I adore her ravenous appetite for life. I could do without her ravenous appetite for cheese and ice cream and I often worry that she inherited my own garbage disposal approach to eating. But, Olive eats life up. It seems like she can’t get enough. Can’t get enough songs, shows, days at school, pink pairs of pants, playdates, ice cream . . .
I adore her never ending efforts to always skew the situation in her favor. She is “always closing.” (In sales, so my husband tells me, one of the mottos is: ABC: Always Be Closing. Olive would be great at sales.) This is a quality she certainly did not get from me and one I definitely have to work not to take personally. Closely related to her tenacity, this inborn instinct means that she literally never takes no for an answer. Her motto could be, “It never hurts to ask at least three times.”

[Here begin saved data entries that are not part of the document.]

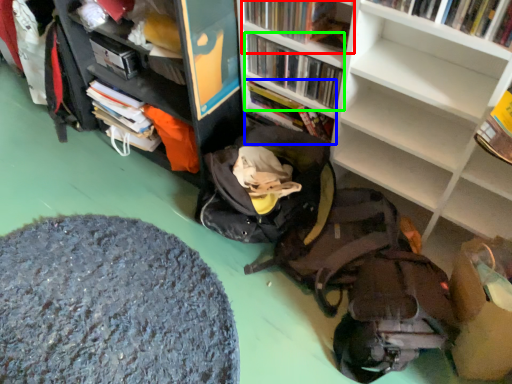 Question: Estimate the real-world distances between objects in this image. Which object is farther from book (highlighted by a red box), book (highlighted by a blue box) or book (highlighted by a green box)?

Choices:
 (A) book
 (B) book

Answer: (A) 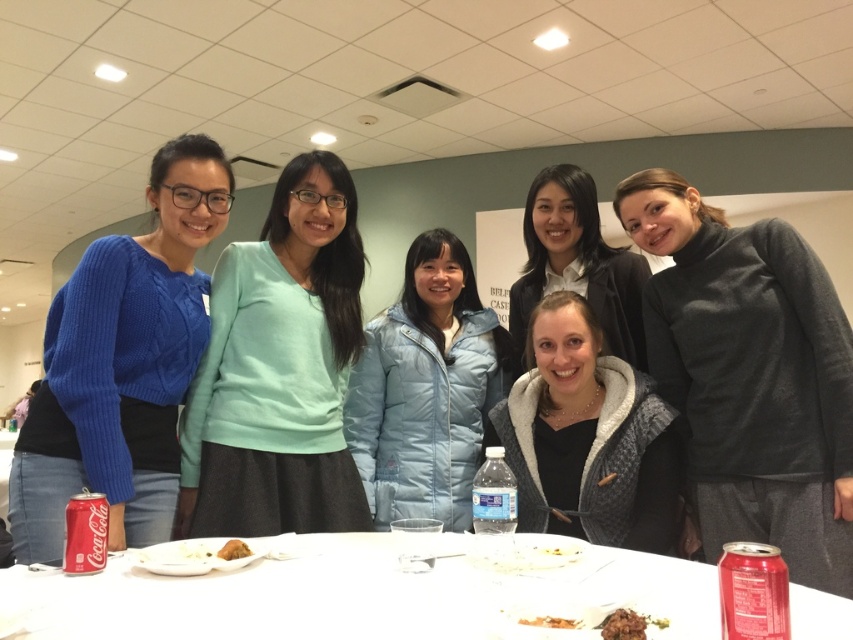 You are trying to identify the person wearing the dark gray turtleneck sweater at center. Based on their position relative to the light blue puffer jacket at center, where would you find them?

The dark gray turtleneck sweater at center is positioned on the right side of the light blue puffer jacket at center, so you would find them to the right of the light blue puffer jacket at center.

You are standing in front of the group of six people. You need to hand a gift to the person wearing the matte white shirt at center. Which direction should you move to reach them first, considering the light blue puffer jacket at center is blocking your view?

The light blue puffer jacket at center is closer to the viewer than the matte white shirt at center. To reach the matte white shirt at center, you should move around the light blue puffer jacket at center since it is blocking the direct path.

You are standing in front of the group and want to hand a gift to the person wearing the dark gray turtleneck sweater at center and the light blue puffer jacket at center. Which person should you approach first to ensure you reach them without needing to move past the other?

You should approach the dark gray turtleneck sweater at center first because they are closer to you than the light blue puffer jacket at center. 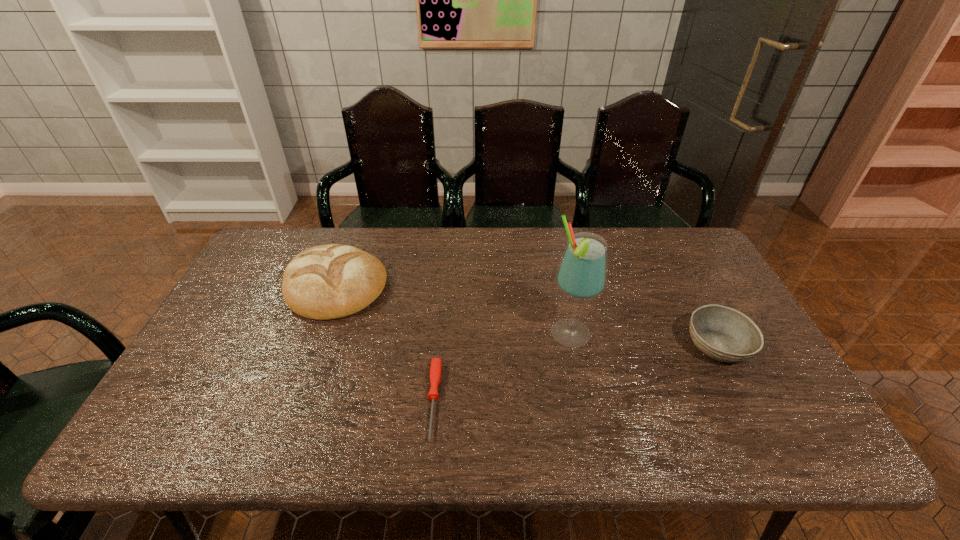 Where is `vacant area at the near right corner`? This screenshot has width=960, height=540. vacant area at the near right corner is located at coordinates [x=800, y=443].

This screenshot has height=540, width=960. What are the coordinates of `vacant space that is in between the tallest object and the leftmost object` in the screenshot? It's located at (453, 310).

Find the location of `free space between the second object from left to right and the bowl`. free space between the second object from left to right and the bowl is located at coordinates (576, 373).

At what (x,y) coordinates should I click in order to perform the action: click on free space between the third shortest object and the shortest object. Please return your answer as a coordinate pair (x, y). The image size is (960, 540). Looking at the image, I should click on (385, 343).

At what (x,y) coordinates should I click in order to perform the action: click on vacant space that is in between the shortest object and the leftmost object. Please return your answer as a coordinate pair (x, y). Looking at the image, I should click on (385, 343).

Where is `vacant space that is in between the third shortest object and the alcohol`? vacant space that is in between the third shortest object and the alcohol is located at coordinates point(453,310).

Where is `free space between the bread and the bowl`? The image size is (960, 540). free space between the bread and the bowl is located at coordinates (526, 316).

Where is `free area in between the second object from left to right and the second object from right to left`? free area in between the second object from left to right and the second object from right to left is located at coordinates (502, 367).

Where is `vacant region between the rightmost object and the shortest object`? This screenshot has height=540, width=960. vacant region between the rightmost object and the shortest object is located at coordinates (576, 373).

Where is `free space between the shortest object and the third object from left to right`? free space between the shortest object and the third object from left to right is located at coordinates (502, 367). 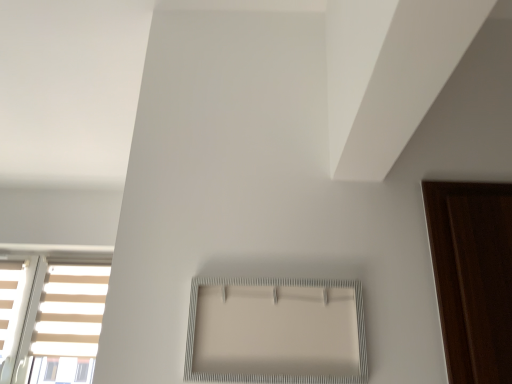 How much space does white textured frame at center, which is counted as the second window, starting from the bottom, occupy vertically?

white textured frame at center, which is counted as the second window, starting from the bottom, is 9.64 inches in height.

What do you see at coordinates (51, 315) in the screenshot? I see `white striped window at lower left, placed as the 1th window when sorted from bottom to top` at bounding box center [51, 315].

Image resolution: width=512 pixels, height=384 pixels. What are the coordinates of `white textured frame at center, which ranks as the 2th window in left-to-right order` in the screenshot? It's located at click(276, 331).

How distant is white striped window at lower left, the second window when ordered from top to bottom, from white textured frame at center, which ranks as the 2th window in left-to-right order?

white striped window at lower left, the second window when ordered from top to bottom, is 2.09 meters from white textured frame at center, which ranks as the 2th window in left-to-right order.

Based on their sizes in the image, would you say white striped window at lower left, the 2th window viewed from the front, is bigger or smaller than white textured frame at center, the 2th window from the back?

white striped window at lower left, the 2th window viewed from the front, is bigger than white textured frame at center, the 2th window from the back.

Find the location of a particular element. Image resolution: width=512 pixels, height=384 pixels. window behind the white textured frame at center, which is the 1th window from top to bottom is located at coordinates (51, 315).

From a real-world perspective, which object stands above the other?

In real-world perspective, white striped window at lower left, the first window positioned from the back, is above.

Measure the distance between white matte blind at upper right and white textured frame at center, which ranks as the first window in right-to-left order.

white matte blind at upper right and white textured frame at center, which ranks as the first window in right-to-left order, are 19.12 inches apart.

Considering the relative sizes of white matte blind at upper right and white textured frame at center, which ranks as the 2th window in left-to-right order, in the image provided, is white matte blind at upper right taller than white textured frame at center, which ranks as the 2th window in left-to-right order,?

In fact, white matte blind at upper right may be shorter than white textured frame at center, which ranks as the 2th window in left-to-right order.

Does white matte blind at upper right have a larger size compared to white textured frame at center, which ranks as the 2th window in left-to-right order?

Actually, white matte blind at upper right might be smaller than white textured frame at center, which ranks as the 2th window in left-to-right order.

Which object is thinner, white matte blind at upper right or white textured frame at center, the 2th window from the back?

With smaller width is white textured frame at center, the 2th window from the back.

Does white textured frame at center, which ranks as the 2th window in left-to-right order, come in front of white matte blind at upper right?

No, it is not.

Does point (330, 381) appear closer or farther from the camera than point (399, 54)?

Point (330, 381) is farther from the camera than point (399, 54).

Considering the relative positions of white textured frame at center, which ranks as the first window in right-to-left order, and white matte blind at upper right in the image provided, is white textured frame at center, which ranks as the first window in right-to-left order, to the right of white matte blind at upper right from the viewer's perspective?

No.

From a real-world perspective, which object rests below the other?

white textured frame at center, which is the 1th window from top to bottom, is physically lower.

Looking at this image, from a real-world perspective, which is physically above, white striped window at lower left, the first window positioned from the back, or white matte blind at upper right?

white matte blind at upper right is physically above.

Is white striped window at lower left, the first window positioned from the back, positioned beyond the bounds of white matte blind at upper right?

Yes, white striped window at lower left, the first window positioned from the back, is located beyond the bounds of white matte blind at upper right.

From the image's perspective, is white striped window at lower left, positioned as the 1th window in left-to-right order, located above or below white matte blind at upper right?

Based on their image positions, white striped window at lower left, positioned as the 1th window in left-to-right order, is located beneath white matte blind at upper right.

In the scene shown: Can you confirm if white textured frame at center, which is counted as the second window, starting from the bottom, is taller than white striped window at lower left, which is the 2th window from right to left?

No.

Is white textured frame at center, which is counted as the second window, starting from the bottom, oriented away from white striped window at lower left, positioned as the 1th window in left-to-right order?

No, white striped window at lower left, positioned as the 1th window in left-to-right order, is not at the back of white textured frame at center, which is counted as the second window, starting from the bottom.

Which is more distant, (256, 357) or (105, 271)?

The point (105, 271) is more distant.

Considering the positions of objects white textured frame at center, which is the 1th window from top to bottom, and white striped window at lower left, the 2th window viewed from the front, in the image provided, who is more to the right, white textured frame at center, which is the 1th window from top to bottom, or white striped window at lower left, the 2th window viewed from the front,?

Positioned to the right is white textured frame at center, which is the 1th window from top to bottom.

From the image's perspective, does white matte blind at upper right appear higher than white striped window at lower left, the 2th window viewed from the front?

Correct, white matte blind at upper right appears higher than white striped window at lower left, the 2th window viewed from the front, in the image.

Is white matte blind at upper right far away from white striped window at lower left, placed as the 1th window when sorted from bottom to top?

Yes, white matte blind at upper right and white striped window at lower left, placed as the 1th window when sorted from bottom to top, are quite far apart.

Considering the relative positions of white matte blind at upper right and white striped window at lower left, the first window positioned from the back, in the image provided, is white matte blind at upper right to the right of white striped window at lower left, the first window positioned from the back, from the viewer's perspective?

Indeed, white matte blind at upper right is positioned on the right side of white striped window at lower left, the first window positioned from the back.

Is white striped window at lower left, the first window positioned from the back, surrounded by white matte blind at upper right?

No, white striped window at lower left, the first window positioned from the back, is not inside white matte blind at upper right.

Find the location of a particular element. window that is under the white striped window at lower left, placed as the 1th window when sorted from bottom to top (from a real-world perspective) is located at coordinates (276, 331).

From the image's perspective, count 1st windows downward from the white matte blind at upper right and point to it. Please provide its 2D coordinates.

[(276, 331)]

Estimate the real-world distances between objects in this image. Which object is closer to white striped window at lower left, positioned as the 1th window in left-to-right order, white textured frame at center, the 2th window from the back, or white matte blind at upper right?

white textured frame at center, the 2th window from the back, is positioned closer to the anchor white striped window at lower left, positioned as the 1th window in left-to-right order.

Based on their spatial positions, is white striped window at lower left, the 2th window viewed from the front, or white textured frame at center, which is counted as the second window, starting from the bottom, closer to white matte blind at upper right?

white textured frame at center, which is counted as the second window, starting from the bottom, is positioned closer to the anchor white matte blind at upper right.

When comparing their distances from white matte blind at upper right, does white textured frame at center, which ranks as the 2th window in left-to-right order, or white striped window at lower left, the second window when ordered from top to bottom, seem closer?

The object closer to white matte blind at upper right is white textured frame at center, which ranks as the 2th window in left-to-right order.

Which object lies further to the anchor point white textured frame at center, which is counted as the second window, starting from the bottom, white striped window at lower left, the first window positioned from the back, or white matte blind at upper right?

white striped window at lower left, the first window positioned from the back.

In the scene shown: When comparing their distances from white striped window at lower left, placed as the 1th window when sorted from bottom to top, does white matte blind at upper right or white textured frame at center, the 2th window from the back, seem closer?

Among the two, white textured frame at center, the 2th window from the back, is located nearer to white striped window at lower left, placed as the 1th window when sorted from bottom to top.

Estimate the real-world distances between objects in this image. Which object is closer to white textured frame at center, which ranks as the 2th window in left-to-right order, white matte blind at upper right or white striped window at lower left, the second window when ordered from top to bottom?

white matte blind at upper right is positioned closer to the anchor white textured frame at center, which ranks as the 2th window in left-to-right order.

The width and height of the screenshot is (512, 384). I want to click on window located between white matte blind at upper right and white striped window at lower left, the second window when ordered from top to bottom, in the depth direction, so click(276, 331). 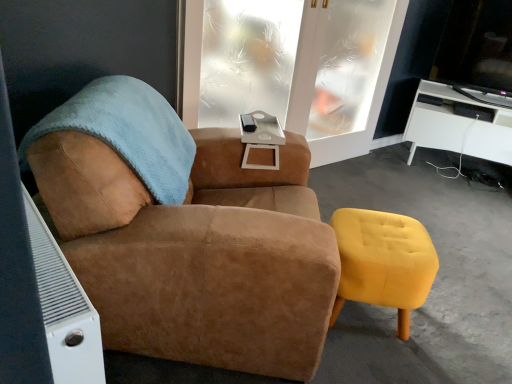 This screenshot has height=384, width=512. In order to click on vacant space in front of yellow velvet stool at lower right in this screenshot , I will do `click(376, 364)`. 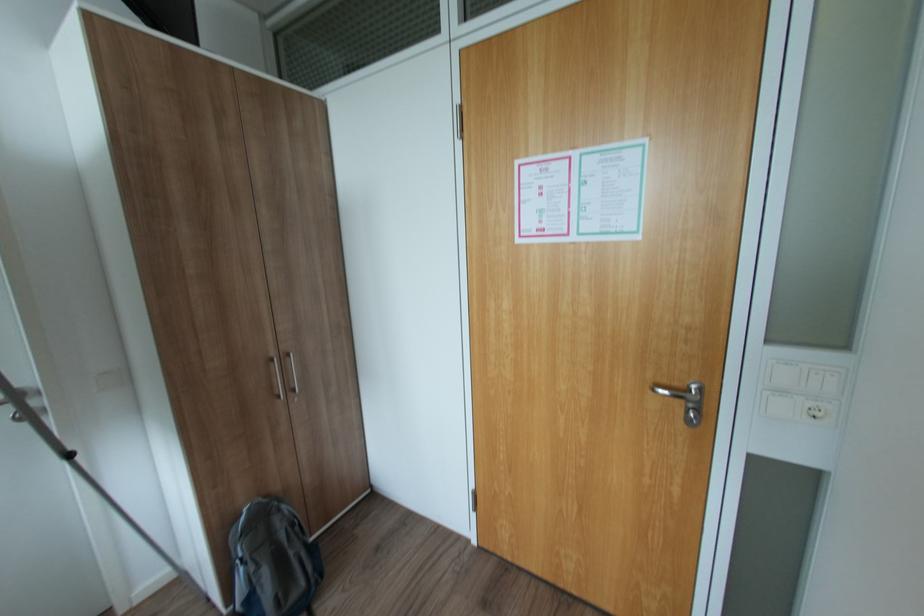 I want to click on silver door handle, so click(x=681, y=392). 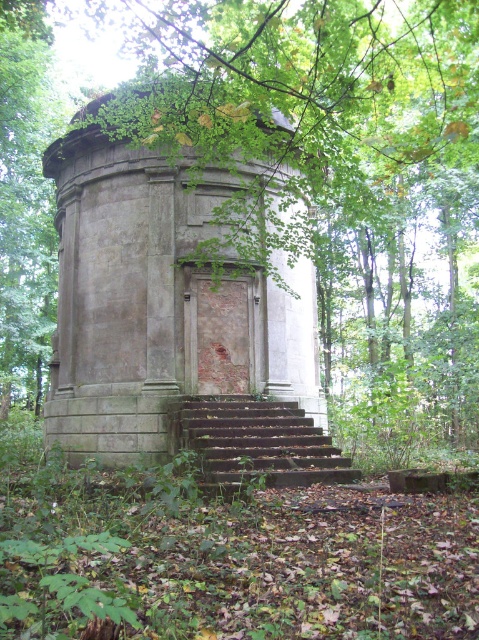 Question: Does gray stone monument at center have a smaller size compared to rusty metal stairs at center?

Choices:
 (A) no
 (B) yes

Answer: (A)

Question: Can you confirm if gray stone monument at center is wider than rusty metal stairs at center?

Choices:
 (A) no
 (B) yes

Answer: (B)

Question: Which point is closer to the camera taking this photo?

Choices:
 (A) (294, 481)
 (B) (86, 176)

Answer: (A)

Question: Considering the relative positions of gray stone monument at center and rusty metal stairs at center in the image provided, where is gray stone monument at center located with respect to rusty metal stairs at center?

Choices:
 (A) left
 (B) right

Answer: (A)

Question: Which object is closer to the camera taking this photo?

Choices:
 (A) rusty metal stairs at center
 (B) gray stone monument at center

Answer: (A)

Question: Which object is closer to the camera taking this photo?

Choices:
 (A) gray stone monument at center
 (B) rusty metal stairs at center

Answer: (B) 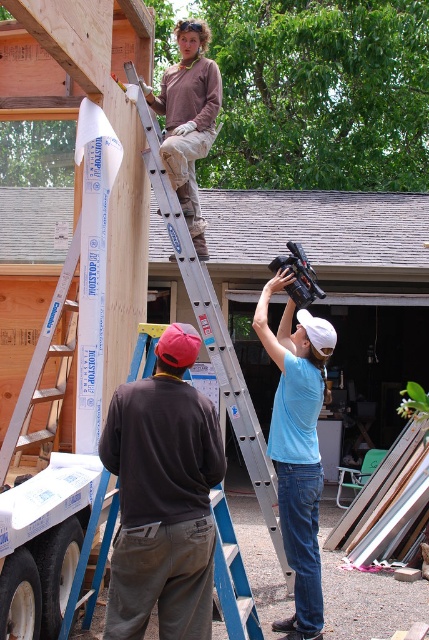 Does gray shingles at upper center appear on the right side of silver metallic ladder at upper center?

Indeed, gray shingles at upper center is positioned on the right side of silver metallic ladder at upper center.

Who is higher up, gray shingles at upper center or silver metallic ladder at upper center?

gray shingles at upper center is above.

This screenshot has height=640, width=429. Find the location of `gray shingles at upper center`. gray shingles at upper center is located at coordinates (317, 227).

Identify the location of gray shingles at upper center. (317, 227).

Locate an element on the screen. dark gray sweatshirt at lower left is located at coordinates (163, 497).

Is point (106, 632) positioned behind point (317, 401)?

That is False.

At what (x,y) coordinates should I click in order to perform the action: click on dark gray sweatshirt at lower left. Please return your answer as a coordinate pair (x, y). The image size is (429, 640). Looking at the image, I should click on (163, 497).

Is dark gray sweatshirt at lower left bigger than matte brown shirt at upper center?

Incorrect, dark gray sweatshirt at lower left is not larger than matte brown shirt at upper center.

Between point (189, 454) and point (193, 218), which one is positioned behind?

The point (193, 218) is behind.

Locate an element on the screen. This screenshot has height=640, width=429. dark gray sweatshirt at lower left is located at coordinates (163, 497). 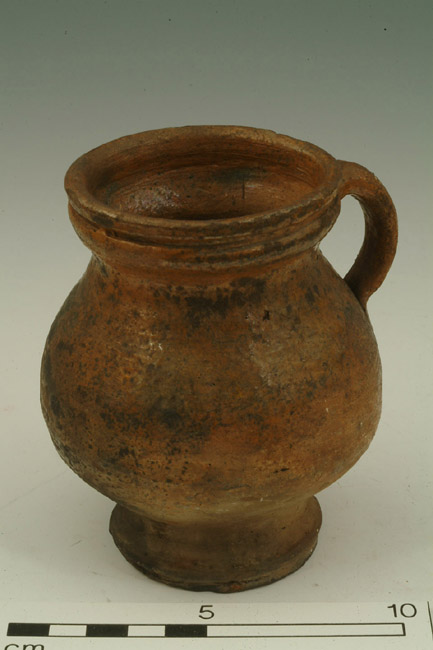 Identify the location of base of urn. This screenshot has height=650, width=433. (242, 580). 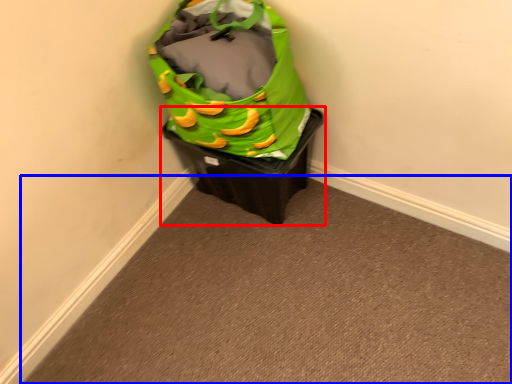 Question: Which of the following is the farthest to the observer, waste container (highlighted by a red box) or plain (highlighted by a blue box)?

Choices:
 (A) waste container
 (B) plain

Answer: (A)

One of the things that scares me the most about parenting is the fear that all Olive will see from me is my frustration and irritation because that is what shows up on my face most often. When she grows up and looks back on her childhood, I want her to remember my face as open and loving and adoring. I don’t want her to remember my frustrated, angry face. Of course, for that to happen, I need to spend a lot more time showing her my adoration, not just feeling it after she goes to bed and writing about it on my blog.
So, if you’ll excuse me, I’m off to adore my daughter.